Classification Sentinel

What it does

Classifies the files in a Kiteworks folder by sensitivity (public, internal, confidential, restricted) using a local LLM combined with deterministic entity detection — metadata-only results, file content never leaves the platform.

local-classification

See it in action

You

In My Folder/Test, find which documents contain sensitive information and which kind

Classification Sentinel

Pinning My Folder/Test and classifying each supported file locally. Deterministic detection runs over the full text first; the local model adds context. You get labels, scores and counts only — the documents never leave the platform.

9 Files classified

2 Restricted

1 Needs review

File	Label	Score	Why
customer-list.csv	restricted	92	14 emails, 2 credit cards
forecast-q3.md	confidential	78	financial context
press-release.txt	public	8	approved marketing copy

Read-only. Files the platform could not read are listed as unscanned — never counted as clean — and hard identifiers always floor the label upward, whatever the document text claims.

Illustrative example · not live tenant data

Relevant regulations and standards

Frameworks and mandates this agent helps you address. Not a certification — your own controls and assessment still apply.

GDPR PCI-DSS

What's new

latest 0.3.0

Published version history. The latest version is what new installs receive; your administrator chooses when to upgrade.

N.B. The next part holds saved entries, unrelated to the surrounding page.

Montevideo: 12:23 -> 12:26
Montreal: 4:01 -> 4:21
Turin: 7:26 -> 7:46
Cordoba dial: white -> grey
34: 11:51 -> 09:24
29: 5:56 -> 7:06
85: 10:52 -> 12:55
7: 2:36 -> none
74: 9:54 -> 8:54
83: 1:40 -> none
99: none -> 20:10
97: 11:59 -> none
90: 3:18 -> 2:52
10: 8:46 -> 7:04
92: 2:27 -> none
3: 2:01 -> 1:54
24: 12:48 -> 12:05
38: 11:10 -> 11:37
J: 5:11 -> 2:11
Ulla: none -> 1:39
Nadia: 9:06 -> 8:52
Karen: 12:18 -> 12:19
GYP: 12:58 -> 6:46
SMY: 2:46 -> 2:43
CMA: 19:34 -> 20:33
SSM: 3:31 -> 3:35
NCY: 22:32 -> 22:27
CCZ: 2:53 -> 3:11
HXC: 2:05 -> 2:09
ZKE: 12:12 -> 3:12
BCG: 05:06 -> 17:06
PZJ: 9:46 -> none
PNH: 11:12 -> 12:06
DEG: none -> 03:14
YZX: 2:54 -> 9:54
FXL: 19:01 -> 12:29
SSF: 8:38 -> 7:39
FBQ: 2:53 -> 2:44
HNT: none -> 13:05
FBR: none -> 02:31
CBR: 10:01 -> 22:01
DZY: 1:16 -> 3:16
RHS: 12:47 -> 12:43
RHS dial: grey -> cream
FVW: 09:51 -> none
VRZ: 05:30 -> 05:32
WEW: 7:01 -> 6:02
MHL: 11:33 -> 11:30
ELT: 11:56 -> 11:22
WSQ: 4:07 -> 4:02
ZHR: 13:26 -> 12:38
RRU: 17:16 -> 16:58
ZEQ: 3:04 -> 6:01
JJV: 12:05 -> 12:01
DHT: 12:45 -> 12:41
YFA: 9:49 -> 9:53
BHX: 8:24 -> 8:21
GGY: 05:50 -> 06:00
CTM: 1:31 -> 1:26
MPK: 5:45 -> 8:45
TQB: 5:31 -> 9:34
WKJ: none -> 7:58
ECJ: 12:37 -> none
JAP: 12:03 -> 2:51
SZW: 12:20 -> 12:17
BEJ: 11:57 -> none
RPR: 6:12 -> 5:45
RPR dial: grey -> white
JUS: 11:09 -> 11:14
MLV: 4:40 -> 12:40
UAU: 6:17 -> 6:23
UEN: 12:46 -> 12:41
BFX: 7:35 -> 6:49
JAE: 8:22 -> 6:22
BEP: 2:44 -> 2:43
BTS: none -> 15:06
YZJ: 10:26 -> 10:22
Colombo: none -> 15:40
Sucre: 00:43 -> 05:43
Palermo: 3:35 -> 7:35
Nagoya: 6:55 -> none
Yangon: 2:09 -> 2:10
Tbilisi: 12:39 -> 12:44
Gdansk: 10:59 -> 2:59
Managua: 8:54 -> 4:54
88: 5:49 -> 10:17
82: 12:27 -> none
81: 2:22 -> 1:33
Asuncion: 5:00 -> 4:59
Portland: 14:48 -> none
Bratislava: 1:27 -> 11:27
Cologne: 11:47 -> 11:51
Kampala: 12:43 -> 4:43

0.3.0 stable latest 2026-06-14
Multi-format Phase B: PDF and image classification via OCR. Minor — a user-visible capability expansion with no input-schema break.
- Now classifies PDFs and images (.pdf, .png, .jpg, .jpeg, .tiff, .bmp, .webp) via on-prem OCR, when the deployment opts in (KW_ENTITIES_OCR=1 plus a local Tesseract). The OCR text is read only by the in-deployment classifier; it never leaves the platform and never appears in agent output, audit, or logs. Without OCR enabled, PDFs/images are reported unscanned (ocr_unavailable) — never clean.
- PDFs are classified by rendering each page and OCR'ing it (so both the text layer and any scanned/raster content are covered); there is no separate PDF text-layer parser in this version.
- The deterministic entity floors are recomputed inside the platform over the OCR text, exactly as for text/Office files — injected text in a scanned document cannot talk the classifier down past a hard identifier.
- Honest OCR coverage: a page below the OCR confidence floor leaves the file classified with an ocr_low_confidence coverage gap (partially scanned, complete:false); a file that yields no usable OCR text is reported unscanned (ocr_low_confidence), never clean. Encrypted, oversized, too-many-page, or unsupported-codec files are reported unscanned with their specific reason.

Install in Claude Code

claude plugin marketplace add \
  kiteworks/agent-marketplace
claude plugin install \
  kiteworks-classification-sentinel@kiteworks

Prerequisites

Kiteworks Compliance Runtime — install via pip install kw-mcp-gateway (host >=1.0.0,<2.0.0). This agent calls into the runtime for deterministic, audited execution.
Official Kiteworks MCP >=9.3.0 (used by the runtime) — install and sign in from github.com/kiteworks/mcp.
Python >=3.11.

Connect from Claude

Add this marketplace as a remote MCP connector in Claude Desktop or Claude Code — point it at <your-host>/mcp. One process per deployment; no per-machine install. Requires the official Kiteworks MCP to be configured.